On'yomi are usually single-syllable readings, since each character expresses a single Chinese syllable. However, tonality aside, most Chinese syllables (especially in Middle Chinese, in which final stop consonants were more prevalent than in most modern dialects) did not fit the largely-CV (consonant-vowel) phonotactics of classical Japanese. Thus most on'yomi are composed of two moras (syllables or beats), the second of which is either a lengthening of the vowel in the first mora (this being i in the case of e and u in the case of o, due to linguistic drift in the centuries since), or one of the syllables ku, ki, tsu, chi, or syllabic n, chosen for their approximation to the final consonants of Middle Chinese. In fact, palatalized consonants before vowels other than i, as well as syllabic n, were probably added to Japanese to better simulate Chinese; none of these features occur in words of native Japanese origin.

On'yomi primarily occur in multi-kanji compound words (熟語 jukugo), many of which are the result of the adoption (along with the kanji themselves) of Chinese words for concepts that either didn't exist in Japanese or could not be articulated as elegantly using native words. This borrowing process is often compared to the English borrowings from Latin and Norman French, since Chinese-borrowed terms are often more specialized, or considered to sound more erudite or formal, than their native counterparts. The major exception to this rule is surnames, in which the native kun'yomi reading is usually used (see below).

Kun'yomi (Japanese reading)

The kun'yomi (訓読み), Japanese reading, or somewhat misleadingly native reading, is a reading based on the pronunciation of a native Japanese word, or yamatokotoba, that closely approximated the meaning of the Chinese character when it was introduced. Again, there can be multiple kun readings for the same kanji, and some kanji have no kun'yomi at all.
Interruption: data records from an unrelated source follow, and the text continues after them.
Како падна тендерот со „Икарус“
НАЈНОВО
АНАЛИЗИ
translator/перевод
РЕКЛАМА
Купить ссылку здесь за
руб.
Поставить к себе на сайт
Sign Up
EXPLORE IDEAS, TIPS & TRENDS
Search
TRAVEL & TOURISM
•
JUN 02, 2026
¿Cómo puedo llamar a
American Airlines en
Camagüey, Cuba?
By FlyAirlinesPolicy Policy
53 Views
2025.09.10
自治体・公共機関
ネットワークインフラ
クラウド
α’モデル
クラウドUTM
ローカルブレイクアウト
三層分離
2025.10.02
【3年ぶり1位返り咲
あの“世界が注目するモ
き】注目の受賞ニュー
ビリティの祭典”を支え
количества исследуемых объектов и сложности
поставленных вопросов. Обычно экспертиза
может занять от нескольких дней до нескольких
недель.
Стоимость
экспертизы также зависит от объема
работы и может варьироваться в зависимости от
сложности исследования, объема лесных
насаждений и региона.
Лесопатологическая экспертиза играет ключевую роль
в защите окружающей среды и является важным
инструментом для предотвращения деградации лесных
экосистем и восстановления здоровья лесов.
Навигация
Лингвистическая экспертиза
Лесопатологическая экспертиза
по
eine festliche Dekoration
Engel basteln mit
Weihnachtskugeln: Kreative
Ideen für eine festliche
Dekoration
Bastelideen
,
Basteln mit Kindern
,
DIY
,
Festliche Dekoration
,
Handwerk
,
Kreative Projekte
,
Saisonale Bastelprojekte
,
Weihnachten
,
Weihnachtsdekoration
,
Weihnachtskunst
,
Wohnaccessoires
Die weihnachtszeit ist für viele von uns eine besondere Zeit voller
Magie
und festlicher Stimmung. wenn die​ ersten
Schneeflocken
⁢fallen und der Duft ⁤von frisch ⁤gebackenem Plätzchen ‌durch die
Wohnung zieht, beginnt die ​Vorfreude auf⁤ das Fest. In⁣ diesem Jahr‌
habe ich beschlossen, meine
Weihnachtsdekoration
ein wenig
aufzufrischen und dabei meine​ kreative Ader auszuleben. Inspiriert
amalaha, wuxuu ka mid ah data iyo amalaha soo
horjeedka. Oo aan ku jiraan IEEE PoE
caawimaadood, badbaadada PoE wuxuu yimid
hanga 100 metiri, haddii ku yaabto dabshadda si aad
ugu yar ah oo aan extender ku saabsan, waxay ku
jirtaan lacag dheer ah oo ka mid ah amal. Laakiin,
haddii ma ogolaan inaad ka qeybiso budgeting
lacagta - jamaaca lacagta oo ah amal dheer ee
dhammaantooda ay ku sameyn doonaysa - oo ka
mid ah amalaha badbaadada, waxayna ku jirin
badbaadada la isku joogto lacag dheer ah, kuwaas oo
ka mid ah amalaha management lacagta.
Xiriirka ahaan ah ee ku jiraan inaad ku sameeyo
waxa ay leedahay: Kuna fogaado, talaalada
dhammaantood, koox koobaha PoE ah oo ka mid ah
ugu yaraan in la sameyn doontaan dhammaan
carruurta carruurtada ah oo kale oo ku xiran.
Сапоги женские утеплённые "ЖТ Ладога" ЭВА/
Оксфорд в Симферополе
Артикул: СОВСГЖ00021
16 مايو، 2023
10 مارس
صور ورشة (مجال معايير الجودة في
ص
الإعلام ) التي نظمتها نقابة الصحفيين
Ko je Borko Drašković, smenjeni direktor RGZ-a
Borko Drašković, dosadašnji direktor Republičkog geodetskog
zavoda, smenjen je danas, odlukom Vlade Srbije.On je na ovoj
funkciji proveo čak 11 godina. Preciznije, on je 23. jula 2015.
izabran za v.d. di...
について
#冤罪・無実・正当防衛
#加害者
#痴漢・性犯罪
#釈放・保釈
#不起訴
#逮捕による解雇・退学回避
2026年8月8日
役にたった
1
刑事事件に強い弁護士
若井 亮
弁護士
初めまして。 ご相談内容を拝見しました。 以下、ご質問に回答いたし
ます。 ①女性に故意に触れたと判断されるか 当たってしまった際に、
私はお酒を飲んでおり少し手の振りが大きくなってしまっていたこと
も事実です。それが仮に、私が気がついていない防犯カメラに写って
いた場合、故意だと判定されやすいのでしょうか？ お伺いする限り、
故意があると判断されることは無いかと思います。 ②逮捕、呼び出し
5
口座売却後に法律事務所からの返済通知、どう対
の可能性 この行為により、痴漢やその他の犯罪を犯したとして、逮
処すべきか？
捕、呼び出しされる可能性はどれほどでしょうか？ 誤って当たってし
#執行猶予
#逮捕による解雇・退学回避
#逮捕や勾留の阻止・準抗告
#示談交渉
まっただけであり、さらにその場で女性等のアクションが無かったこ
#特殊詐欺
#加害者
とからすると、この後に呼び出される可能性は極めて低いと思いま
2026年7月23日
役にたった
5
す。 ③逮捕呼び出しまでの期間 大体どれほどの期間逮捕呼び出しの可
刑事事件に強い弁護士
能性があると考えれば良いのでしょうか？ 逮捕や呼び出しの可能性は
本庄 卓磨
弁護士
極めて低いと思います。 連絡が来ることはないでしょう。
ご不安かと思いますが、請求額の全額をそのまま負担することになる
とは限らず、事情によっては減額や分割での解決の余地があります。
For instance, the kanji for east, 東, has the on reading tō. However, Japanese already had two words for east, higashi and azuma. Thus the kanji character 東 had the latter pronunciations added as kun'yomi. However, the kanji 寸, denoting a Chinese unit of measurement (slightly over an inch), had no native Japanese equivalent; thus it only has an on'yomi, sun.

Kun'yomi are characterized by the strict (C)V syllable structure of yamatokotoba. Most noun or adjective kun'yomi are two to three syllables long, while verb kun'yomi are more often one or two syllables in length (not counting trailing hiragana called okurigana, although those are usually considered part of the reading).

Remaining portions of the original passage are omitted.